• _WHAT YOU HAVE TO DO_
Whenever a line in the listing below holds the string "income", include it in the count. Say how many such lines there are and nothing more.

• _RECORDS SUPPLIED_
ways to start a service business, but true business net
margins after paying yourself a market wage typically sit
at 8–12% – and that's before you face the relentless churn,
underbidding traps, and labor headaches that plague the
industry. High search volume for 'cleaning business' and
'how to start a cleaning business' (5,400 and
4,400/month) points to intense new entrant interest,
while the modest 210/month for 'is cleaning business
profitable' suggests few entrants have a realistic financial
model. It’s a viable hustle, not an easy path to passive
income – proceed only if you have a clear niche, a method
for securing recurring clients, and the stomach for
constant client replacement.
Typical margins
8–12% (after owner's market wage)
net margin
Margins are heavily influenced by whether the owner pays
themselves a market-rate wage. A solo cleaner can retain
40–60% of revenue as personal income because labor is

---

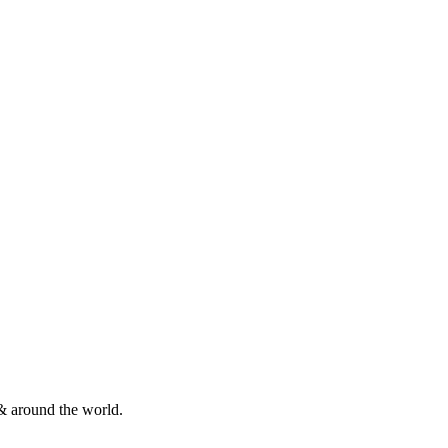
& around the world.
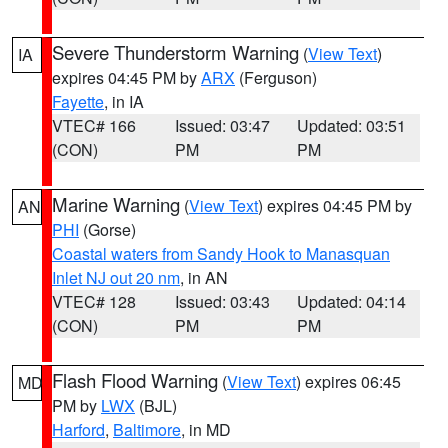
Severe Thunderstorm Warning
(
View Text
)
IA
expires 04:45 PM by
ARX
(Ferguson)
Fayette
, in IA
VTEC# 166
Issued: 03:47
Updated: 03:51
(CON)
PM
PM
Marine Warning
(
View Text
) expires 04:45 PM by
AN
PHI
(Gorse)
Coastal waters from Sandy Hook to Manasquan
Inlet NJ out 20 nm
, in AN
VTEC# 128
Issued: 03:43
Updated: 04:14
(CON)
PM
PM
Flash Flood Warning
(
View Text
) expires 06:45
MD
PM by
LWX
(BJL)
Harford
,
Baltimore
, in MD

• _SOLUTION TO THE PROBLEM_
2